By contrast are Lot’s daughters who after Sodom and Gomorah have been destroyed, fear they are left alone on earth, with only an ineffectual father. The two sisters plan together how they will people their world. With remarkable sibling harmony, rarely seen in Genesis, they plan together. They get their father drunk; each then takes her turn lying with him; each gets pregnant, and each satisfies her mission. What is different about these women from the rest of the females in Genesis is that they are totally isolated from their society; they are setting up whatever brave new world they can construct and they are not bound by any traditional female role.

These two pairs of sisters are minor characters, compared to Rebekah. She is the most important and impressive archetype of wife and mother, and illustrates the complex method used by a strong and intelligent woman to cope with Jewish patriarchal society.

Rebekah is clearly no insipid ingenue; she acts, rather than being acted upon, and her actions are vigorous and successful. She talks directly to God, and is answered by Him, rather than checking through her husband. She is no long- suffering stoical martyr, for when she is pregnant with Esau and Jacob, she complains loudly and angrily to God that she cannot bear the pain of the two fighting in her womb. God respects her enough to explain the reason for this and gives her a prophecy of what will come.

Two nations are in your womb Two nations shall issue from your body But one people shall surpass the other and the older shall serve the younger.

There is no mention that Rebekah told this prophecy to Isaac.

The story of Rebekah’s relationship to Isaac disturbed me, when I was growing up in the ’50’s, at the height of the “feminine mystique.” The story is of a strong woman tricking her older, weaker, blind husband, and it is not a pretty one. In fact, we can see her easily in modern dress as the pushy Jewish mother and wife, who dominates and manipulates her man, “wears the pants,” and is the “real power.” Wary and contemptuous of this kind of woman, we label her “castrating.” The Rebekahs of the world make us feel uncomfortable in a different way than the Liliths. Lilith is forced to leave Adam and the garden because she is not male-defined, and refuses to play within the system. Rebekah, on the other hand, is an absolutely traditional wife in a situation that her strength and intelligence tells her is intolerable.

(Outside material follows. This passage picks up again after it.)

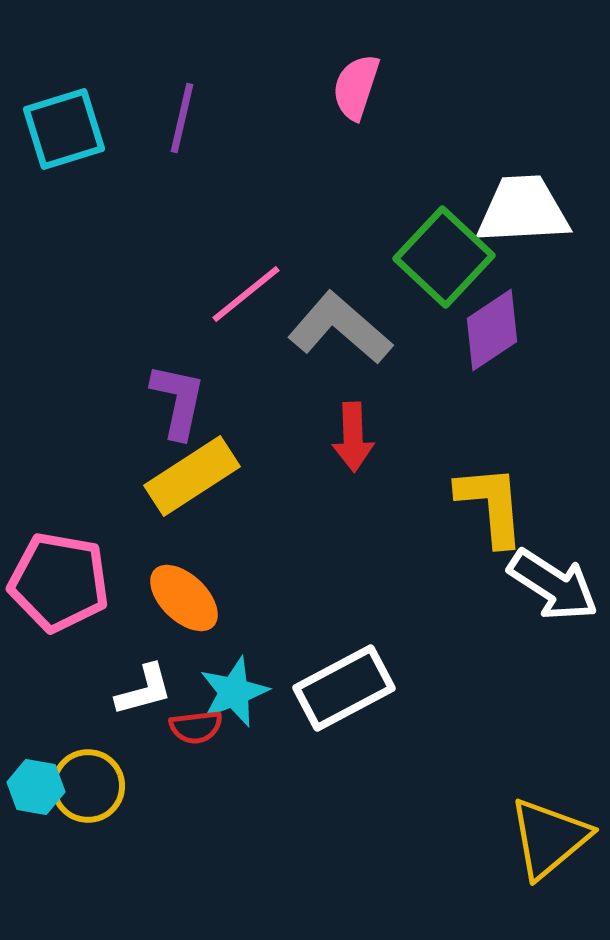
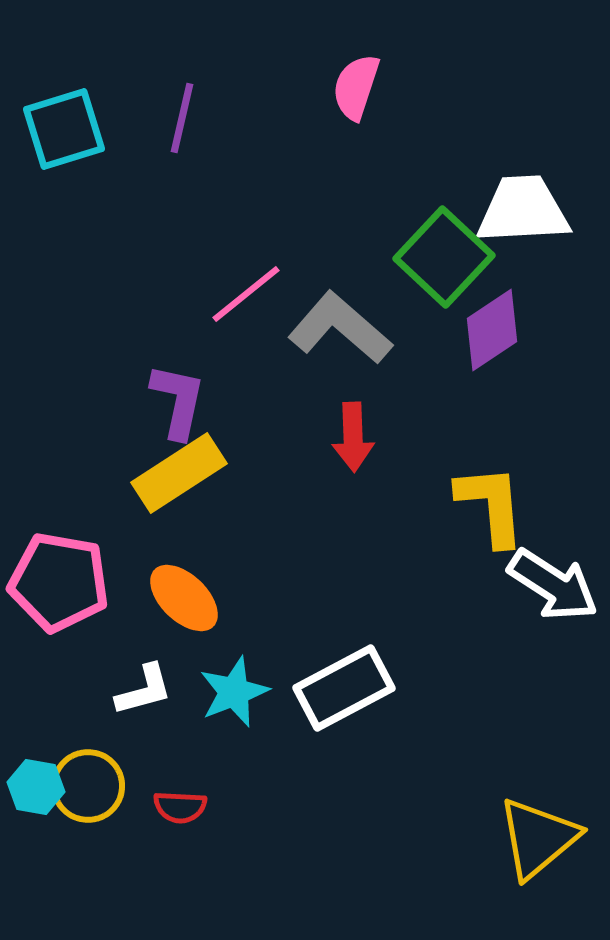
yellow rectangle: moved 13 px left, 3 px up
red semicircle: moved 16 px left, 80 px down; rotated 10 degrees clockwise
yellow triangle: moved 11 px left
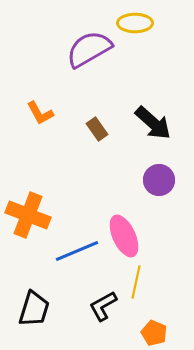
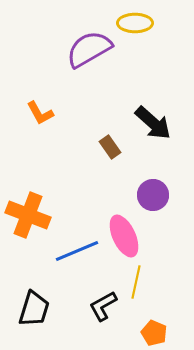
brown rectangle: moved 13 px right, 18 px down
purple circle: moved 6 px left, 15 px down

Before Rebekah is even introduced in the Bible, a terrible event has taken place. Abraham, in order to show his devotion to his God, has taken the beloved son and allowed him to be offered as a human sacrifice. This son, Isaac, who will become Rebekah’s husband, was a miracle child born to Sarah, Abraham’s wife, long after menopause. Isaac is the only child she ever conceived, although Abraham has fathered a child by her maidservant. Isaac is Sarah’s joy and raison d’etre. She fights like a tiger for him, even banishing Ishmael, Isaac’s half-brother, in order to protect him.

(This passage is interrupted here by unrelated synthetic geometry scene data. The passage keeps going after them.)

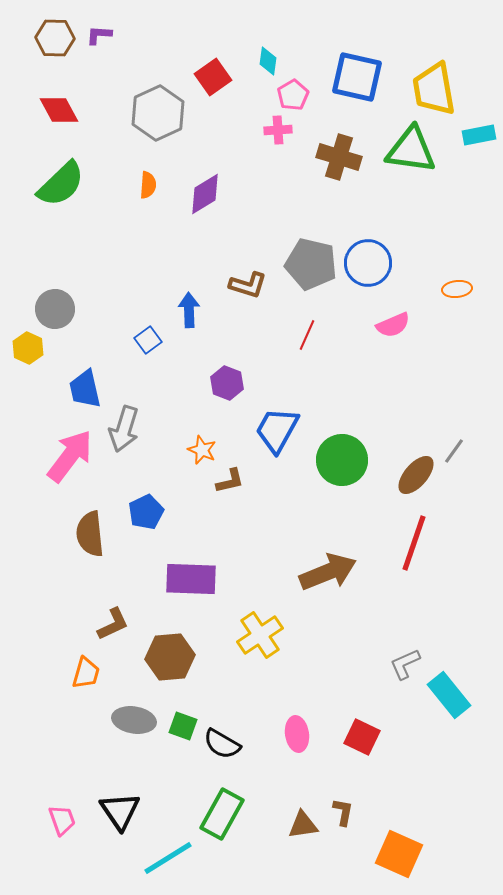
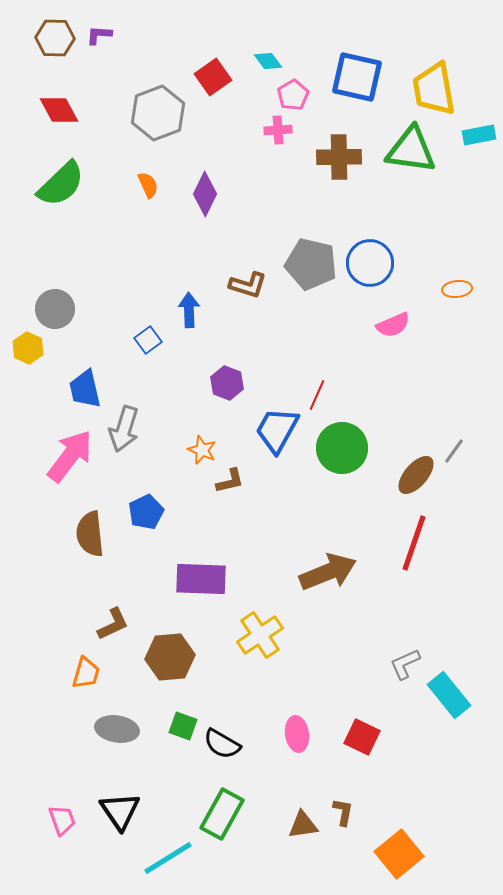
cyan diamond at (268, 61): rotated 44 degrees counterclockwise
gray hexagon at (158, 113): rotated 4 degrees clockwise
brown cross at (339, 157): rotated 18 degrees counterclockwise
orange semicircle at (148, 185): rotated 28 degrees counterclockwise
purple diamond at (205, 194): rotated 33 degrees counterclockwise
blue circle at (368, 263): moved 2 px right
red line at (307, 335): moved 10 px right, 60 px down
green circle at (342, 460): moved 12 px up
purple rectangle at (191, 579): moved 10 px right
gray ellipse at (134, 720): moved 17 px left, 9 px down
orange square at (399, 854): rotated 27 degrees clockwise
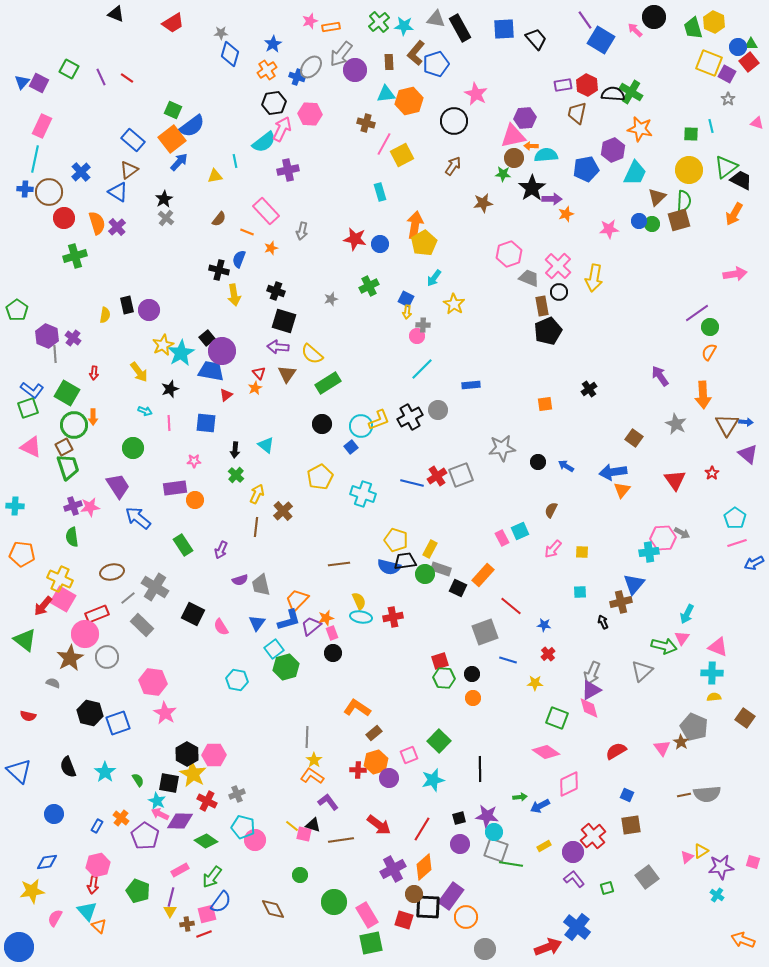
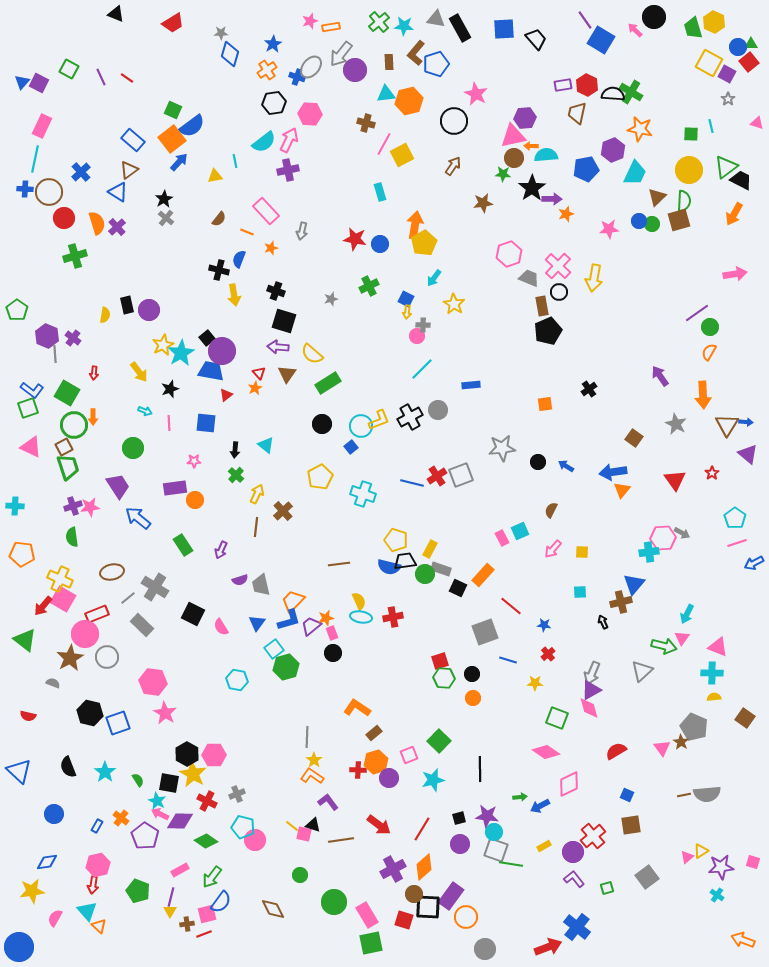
yellow square at (709, 63): rotated 8 degrees clockwise
pink arrow at (282, 129): moved 7 px right, 11 px down
orange trapezoid at (297, 600): moved 4 px left, 1 px down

It appears that Sarah’s marriage has been good. Abraham loved and respected his beautiful wife. Sarah, the first of our foremothers, is presented as a beloved, strong, jealous, possessive woman, who is no shrinking violet.

Yet, at the end of a long and loving marriage, when Abraham, the father of Judaism, is tested by his male God and asked to sacrifice his son, the mother is not even consulted! It is in this omission that Sarah’s powerlessness becomes clear, despite the fact that through her sheer force of personality and beauty, she seems to have exerted considerable unofficial power previously. (It is interesting to note that the Soncino Chumash offers a commentary to the effect that Sarah actually died of the shock of finding out that her son had almost been sacrificed.)

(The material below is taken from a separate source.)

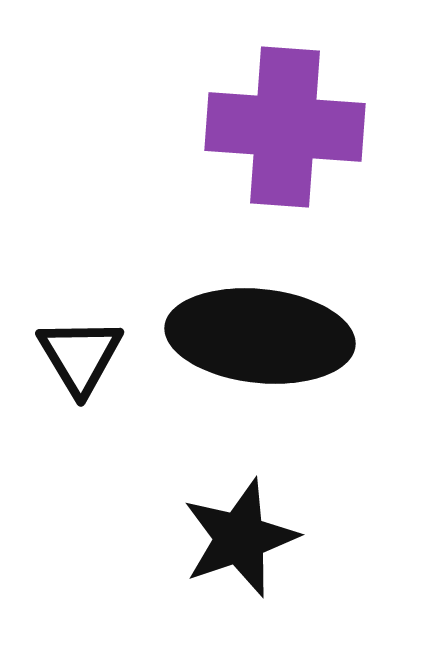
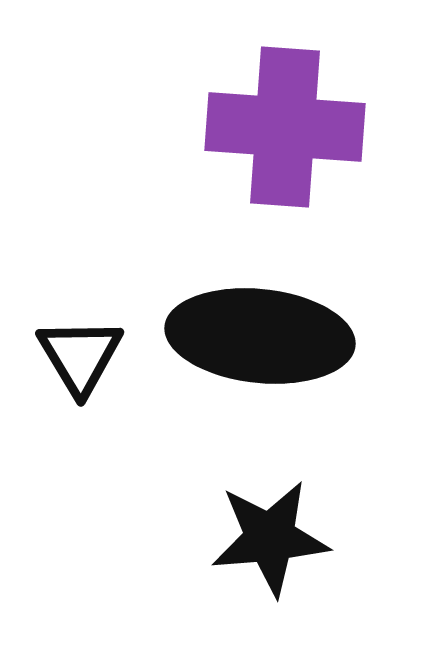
black star: moved 30 px right; rotated 14 degrees clockwise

When Rebekah marries Isaac, Sarah is already dead. Isaac is grieving for his mother, and is “comforted of her death” by his marriage to Rebekah. No doubt, Rebekah has heard about Sarah’s strength and beauty from her husband, but she has also heard that, in the most crucial decision ever made concerning Isaac, Sarah was not consulted. Rebekah, like Sarah, is very beautiful. (The beauty of the matriarchs is stressed in Genesis, except for “Leah of the weak eyes,” who pays a heavy price for her unattractiveness.)

Rebekah, like Sarah, has very definite ideas about her children, and like Sarah, she is a tiger protectress. Like Sarah, too, she has no official power, and so when the crucial decision is to be made about her two sons (in her case, it involves the giving of a blessing to only one child), she knows she also will not be consulted.

But Rebekah is an extremely intelligent and resourceful woman, and she has an advantage that Sarah did not have; she has the knowledge of what happened to Sarah! Rebekah is the first Jewish woman who forces herself into events that she is not supposed to be part of. She will not follow Sarah and die of sorrow when she finds out what her husband has done with her favored son, Jacob. Rather than be victim, she will play director.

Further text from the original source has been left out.